Wouldn't this mean we would have to install a brand new GoatCounter instance for each domain, even though it comes under additional sites?

No, a single GoatCounter installation can serve any number of domains – as many as you want. goatcounter.com has thousands on a single goatcounter instance.

It was a bit late last night, and I'm leaving for a small holiday in a bit (still need to pack too 😅), so I don't have too much time atm, but the way it works is basically that GoatCounter can have any number of sites, and looks at the domain to determine which site to use.

So if you add a site with stats.example.com and then access the goatcounter instance on that domain, it will serve the dashboard for that domain, and if you have a site mine.domain.com then it will serve the dashboard for that domain.

This is basically the same as domain-based "virtual hosting" in Apache, nginx, etc.

Right now this is the only way to have multiple sites.
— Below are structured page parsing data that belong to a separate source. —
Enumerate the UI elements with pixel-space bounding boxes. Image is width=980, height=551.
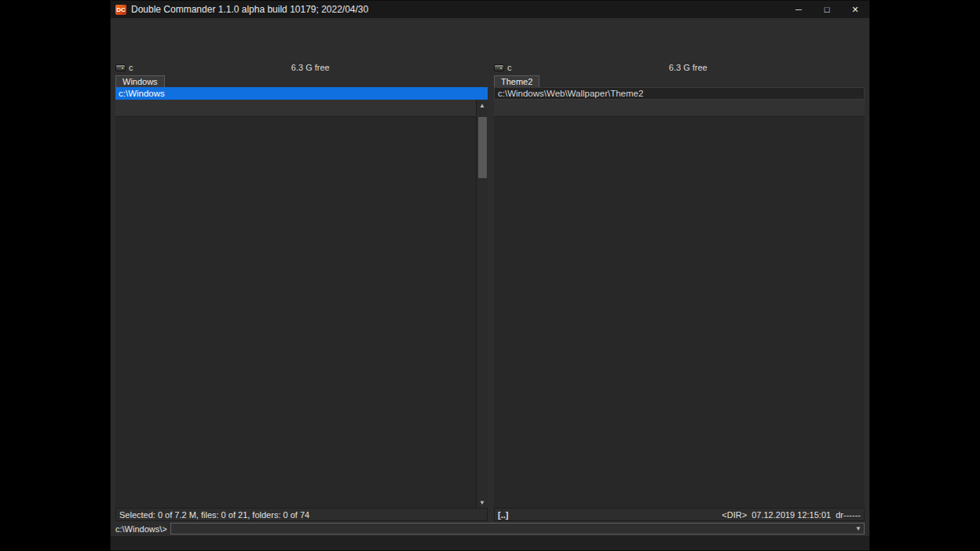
app-icon: DC xyxy=(115,5,126,15)
command-prompt: c:\Windows\> xyxy=(115,524,167,534)
right-column-headers xyxy=(494,100,865,117)
double-commander-window: DC Double Commander 1.1.0 alpha build 10… xyxy=(110,0,870,551)
right-tab-strip: Theme2 xyxy=(494,74,865,87)
file-panels: c 6.3 G free Windows c:\Windows ▲ xyxy=(111,61,869,521)
window-title: Double Commander 1.1.0 alpha build 10179… xyxy=(131,4,784,15)
left-panel-body: ▲ ▼ xyxy=(115,100,488,508)
maximize-button[interactable]: □ xyxy=(813,1,841,18)
left-column-headers xyxy=(115,100,476,117)
command-history-dropdown-icon[interactable]: ▼ xyxy=(853,525,864,532)
scroll-down-icon[interactable]: ▼ xyxy=(477,497,488,508)
right-panel-body xyxy=(494,100,865,508)
right-status-bar: [..] <DIR> 07.12.2019 12:15:01 dr------ xyxy=(494,508,865,521)
thumbnail-area xyxy=(494,117,865,508)
right-free-space: 6.3 G free xyxy=(512,63,865,72)
right-path-bar[interactable]: c:\Windows\Web\Wallpaper\Theme2 xyxy=(494,87,865,100)
left-panel: c 6.3 G free Windows c:\Windows ▲ xyxy=(115,61,488,521)
left-path-bar[interactable]: c:\Windows xyxy=(115,87,488,100)
right-status-info: <DIR> 07.12.2019 12:15:01 dr------ xyxy=(722,510,861,520)
left-panel-header: c 6.3 G free xyxy=(115,61,488,74)
right-panel-header: c 6.3 G free xyxy=(494,61,865,74)
left-tab-strip: Windows xyxy=(115,74,488,87)
command-line-row: c:\Windows\> ▼ xyxy=(111,521,869,536)
close-button[interactable]: ✕ xyxy=(841,1,869,18)
left-status-text: Selected: 0 of 7.2 M, files: 0 of 21, fo… xyxy=(119,510,309,520)
file-list xyxy=(115,117,476,508)
right-status-file: [..] xyxy=(498,510,508,520)
left-status-bar: Selected: 0 of 7.2 M, files: 0 of 21, fo… xyxy=(115,508,488,521)
drive-icon xyxy=(115,64,126,71)
left-list-column xyxy=(115,100,476,508)
title-bar[interactable]: DC Double Commander 1.1.0 alpha build 10… xyxy=(111,1,869,18)
function-key-bar xyxy=(111,536,869,550)
window-controls: ─ □ ✕ xyxy=(784,1,869,18)
left-free-space: 6.3 G free xyxy=(133,63,488,72)
scroll-up-icon[interactable]: ▲ xyxy=(477,100,488,111)
main-toolbar xyxy=(111,31,869,46)
drive-bar-row xyxy=(111,46,869,61)
command-input-box: ▼ xyxy=(170,523,865,535)
right-panel: c 6.3 G free Theme2 c:\Windows\Web\Wallp… xyxy=(494,61,865,521)
scrollbar-thumb[interactable] xyxy=(478,117,487,178)
desktop: DC Double Commander 1.1.0 alpha build 10… xyxy=(0,0,980,551)
left-scrollbar[interactable]: ▲ ▼ xyxy=(476,100,488,508)
minimize-button[interactable]: ─ xyxy=(784,1,813,18)
drive-icon xyxy=(494,64,504,71)
menu-bar xyxy=(111,18,869,31)
command-input[interactable] xyxy=(171,524,853,534)
tab-theme2[interactable]: Theme2 xyxy=(494,75,539,87)
tab-windows[interactable]: Windows xyxy=(115,75,165,87)
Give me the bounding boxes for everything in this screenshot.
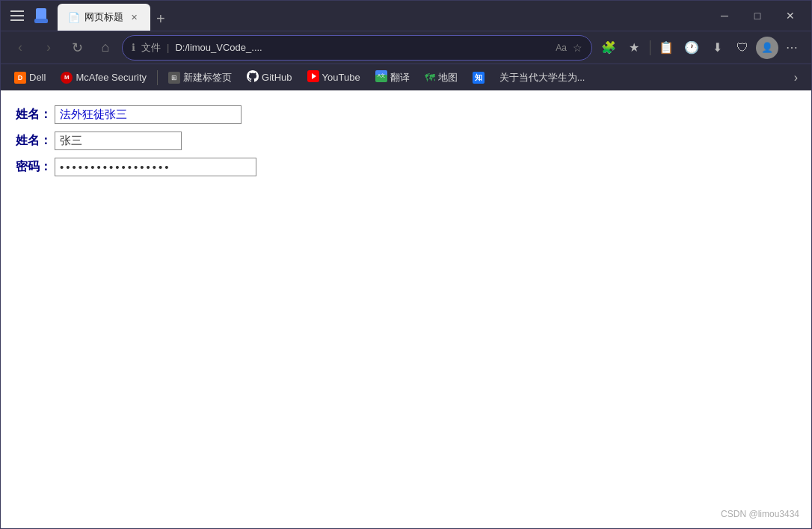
browser-window: 📄 网页标题 ✕ + ─ □ ✕ ‹ › ↻ ⌂ ℹ 文件 | D:/limou… bbox=[0, 0, 812, 529]
nav-right-icons: 🧩 ★ 📋 🕐 ⬇ 🛡 👤 ⋯ bbox=[597, 36, 804, 60]
input-name-1[interactable] bbox=[55, 105, 242, 124]
svg-rect-1 bbox=[10, 15, 24, 16]
bookmark-dell-label: Dell bbox=[29, 72, 46, 83]
avatar-image: 👤 bbox=[761, 42, 773, 53]
input-name-2[interactable] bbox=[55, 132, 182, 150]
newtab-icon: ⊞ bbox=[168, 72, 180, 84]
svg-text:A文: A文 bbox=[378, 72, 385, 78]
label-password: 密码： bbox=[16, 159, 52, 175]
favorites-button[interactable]: ★ bbox=[622, 36, 646, 60]
address-prefix: 文件 bbox=[141, 41, 161, 55]
titlebar-left-icons bbox=[7, 5, 52, 26]
youtube-icon bbox=[307, 70, 319, 85]
bookmark-separator-1 bbox=[157, 70, 158, 85]
bookmark-map[interactable]: 🗺 地图 bbox=[419, 68, 464, 87]
bookmark-translate-label: 翻译 bbox=[390, 71, 410, 84]
label-name-1: 姓名： bbox=[16, 107, 52, 123]
bookmark-github-label: GitHub bbox=[262, 72, 292, 83]
translate-icon: A文 bbox=[375, 70, 387, 85]
map-icon: 🗺 bbox=[425, 72, 435, 84]
nav-divider bbox=[650, 40, 650, 55]
profile-avatar[interactable]: 👤 bbox=[756, 37, 778, 59]
bookmark-newtab-label: 新建标签页 bbox=[183, 71, 232, 84]
info-icon: ℹ bbox=[132, 42, 135, 53]
form-row-3: 密码： bbox=[16, 158, 796, 176]
window-controls: ─ □ ✕ bbox=[710, 4, 805, 28]
tab-container: 📄 网页标题 ✕ + bbox=[58, 1, 704, 31]
profile-icon[interactable] bbox=[31, 5, 52, 26]
address-bar[interactable]: ℹ 文件 | D:/limou_VCode_.... Aa ☆ bbox=[122, 35, 592, 61]
back-button[interactable]: ‹ bbox=[8, 36, 32, 60]
mcafee-icon: M bbox=[61, 72, 73, 84]
label-name-2: 姓名： bbox=[16, 133, 52, 149]
downloads-button[interactable]: ⬇ bbox=[705, 36, 729, 60]
svg-rect-3 bbox=[36, 8, 46, 20]
bookmark-newtab[interactable]: ⊞ 新建标签页 bbox=[162, 68, 238, 87]
bookmarks-bar: D Dell M McAfee Security ⊞ 新建标签页 GitHub … bbox=[1, 64, 811, 90]
page-content: 姓名： 姓名： 密码： CSDN @limou3434 bbox=[1, 90, 811, 528]
minimize-button[interactable]: ─ bbox=[710, 4, 739, 28]
close-button[interactable]: ✕ bbox=[775, 4, 805, 28]
bookmark-article[interactable]: 关于当代大学生为... bbox=[493, 68, 591, 87]
bookmark-mcafee-label: McAfee Security bbox=[76, 72, 147, 83]
watermark-text: CSDN @limou3434 bbox=[721, 509, 799, 519]
bookmark-youtube-label: YouTube bbox=[322, 72, 360, 83]
more-tools-button[interactable]: ⋯ bbox=[780, 36, 804, 60]
address-text: D:/limou_VCode_.... bbox=[175, 42, 547, 53]
favorites-star-icon[interactable]: ☆ bbox=[573, 42, 582, 54]
bookmark-translate[interactable]: A文 翻译 bbox=[369, 67, 416, 88]
new-tab-button[interactable]: + bbox=[150, 7, 171, 31]
input-password[interactable] bbox=[55, 158, 256, 176]
home-button[interactable]: ⌂ bbox=[93, 36, 117, 60]
zhi-icon: 知 bbox=[473, 72, 485, 84]
address-separator: | bbox=[167, 42, 169, 53]
navbar: ‹ › ↻ ⌂ ℹ 文件 | D:/limou_VCode_.... Aa ☆ … bbox=[1, 31, 811, 64]
svg-rect-4 bbox=[34, 19, 48, 23]
browser-essentials-button[interactable]: 🛡 bbox=[731, 36, 754, 60]
github-icon bbox=[247, 70, 259, 85]
tab-page-icon: 📄 bbox=[68, 12, 80, 23]
restore-button[interactable]: □ bbox=[742, 4, 772, 28]
titlebar: 📄 网页标题 ✕ + ─ □ ✕ bbox=[1, 1, 811, 31]
active-tab[interactable]: 📄 网页标题 ✕ bbox=[58, 4, 150, 31]
bookmark-map-label: 地图 bbox=[438, 71, 458, 84]
refresh-button[interactable]: ↻ bbox=[65, 36, 89, 60]
bookmarks-more-button[interactable]: › bbox=[788, 68, 804, 87]
collections-button[interactable]: 📋 bbox=[654, 36, 678, 60]
svg-rect-0 bbox=[10, 10, 24, 12]
reader-mode-icon[interactable]: Aa bbox=[556, 43, 567, 53]
bookmark-github[interactable]: GitHub bbox=[241, 67, 298, 88]
dell-icon: D bbox=[14, 72, 26, 84]
extensions-button[interactable]: 🧩 bbox=[597, 36, 621, 60]
forward-button[interactable]: › bbox=[37, 36, 61, 60]
sidebar-toggle-icon[interactable] bbox=[7, 5, 28, 26]
form-row-1: 姓名： bbox=[16, 105, 796, 124]
tab-close-btn[interactable]: ✕ bbox=[128, 11, 140, 23]
bookmark-youtube[interactable]: YouTube bbox=[301, 67, 366, 88]
history-button[interactable]: 🕐 bbox=[680, 36, 704, 60]
bookmark-mcafee[interactable]: M McAfee Security bbox=[55, 69, 153, 87]
tab-label: 网页标题 bbox=[84, 10, 123, 24]
bookmark-zhi[interactable]: 知 bbox=[467, 69, 490, 87]
bookmark-article-label: 关于当代大学生为... bbox=[499, 71, 585, 84]
bookmark-dell[interactable]: D Dell bbox=[8, 69, 52, 87]
form-row-2: 姓名： bbox=[16, 132, 796, 150]
svg-rect-2 bbox=[10, 19, 24, 21]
You can't have multiple sites and not do domain-based virtual hosting. I'm not sure if we really need that either, because the assumption is that if you have a site you're also going to have a domain, which is probably a reasonable assumption?

So you can serve everything from your single droplet, you just need to create five DNS records (stats.mysite.com, stats.anothersite.org, etc.) all to the same IP.

This is how goatcounter.com works as well: for example https://goatcounter.goatcounter.com/ and https://stats.zgo.at both have the same IP (172.104.182.174) and GoatCounter knows which site to use based just on that.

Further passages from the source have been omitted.